The Goby survival data set contains measurements from experimental manipulations on *Elacatinus evelynae* and *E. prochilos* in the US Virgin Islands, 2000-2002 [@Wilson2004]. The data are compiled from five experiments, $x = 1,2,...,5$, collected over three years, and include information on animal density $d$ and habitat quality $q$. The fraction of surviving Gobies $T(t)$ are modelled using the Weibull distribution; the aim of the analysis is to investigate the effect of density and habitat quality on mortality rate.
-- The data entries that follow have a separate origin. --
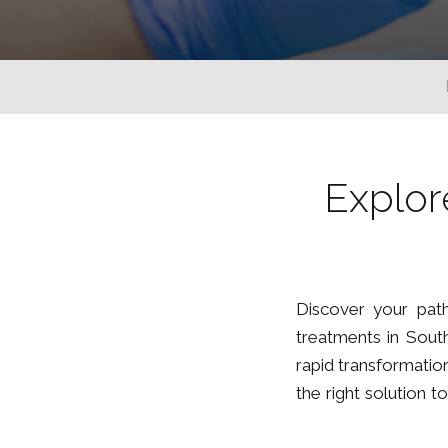
Explor
Discover your path
treatments in South
rapid transformation
the right solution 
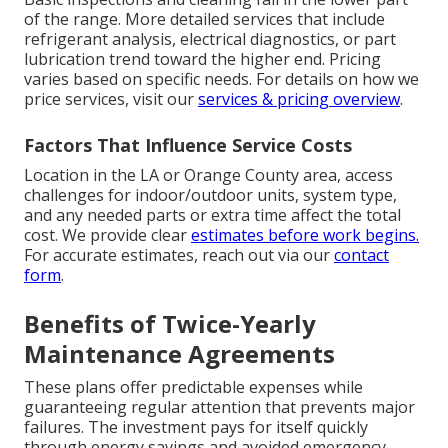
of the range. More detailed services that include
refrigerant analysis, electrical diagnostics, or part
lubrication trend toward the higher end. Pricing
varies based on specific needs. For details on how we
price services, visit our
services & pricing overview
.
Factors That Influence Service Costs
Location in the LA or Orange County area, access
challenges for indoor/outdoor units, system type,
and any needed parts or extra time affect the total
cost. We provide clear
estimates before work begins.
For accurate estimates, reach out via our
contact
form
.
Benefits of Twice-Yearly
Maintenance Agreements
These plans offer predictable expenses while
guaranteeing regular attention that prevents major
failures. The investment pays for itself quickly
through energy savings and avoided emergency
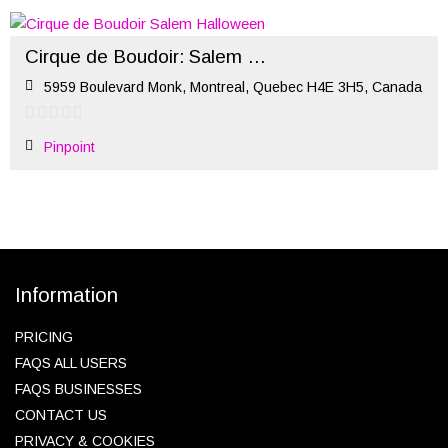
Cirque de Boudoir: Salem Halloween
5959 Boulevard Monk, Montreal, Quebec H4E 3H5, Canada
Pinpoint
Information
PRICING
FAQS ALL USERS
FAQS BUSINESSES
CONTACT US
PRIVACY & COOKIES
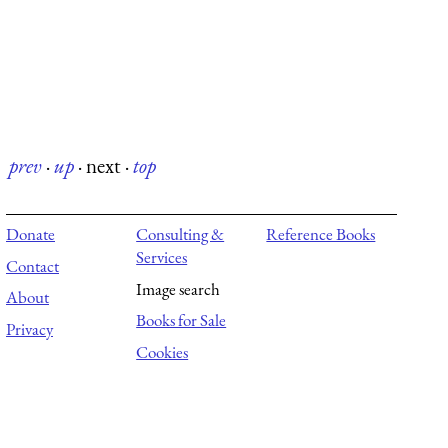
prev
·
up
·
next
·
top
Donate
Consulting &
Reference Books
Services
Contact
Image search
About
Books for Sale
Privacy
Cookies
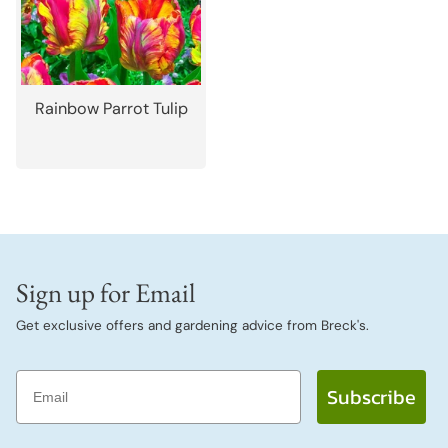
Rainbow Parrot Tulip
Sign up for Email
Get exclusive offers and gardening advice from Breck's.
Email
Subscribe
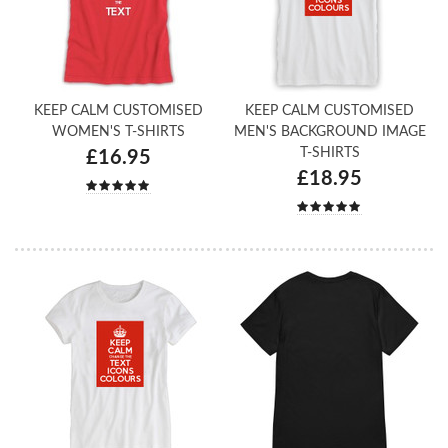
KEEP CALM CUSTOMISED
KEEP CALM CUSTOMISED
WOMEN'S T-SHIRTS
MEN'S BACKGROUND IMAGE
T-SHIRTS
£16.95
£18.95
Following the analysis of [@Bolker2008] (p276-283), we consider a set of 10 candidate models characterised by the dependence of the scale parameter $s$ on the variables $x$, $d$ and $q$. The most complex model, denoted ($\mbox{xqdi}$), is

\begin{eqnarray*}
    &&T \sim Weibull(a,s_x(d,q))\\[2mm]
    &&s_x(d,q) = exp(\alpha_x + \beta q + (\gamma + \delta q)d), 
\end{eqnarray*}

with $s$ depending on $x,q,d,$ and an interaction $i$, between $q$ and $d$. Models of lower complexity, with various dependencies omitted, are labelled in the same manner, together with ($\mbox{zero}$), which denotes the simplest model (a single shape and scale parameter). The data set contains 369 rows. 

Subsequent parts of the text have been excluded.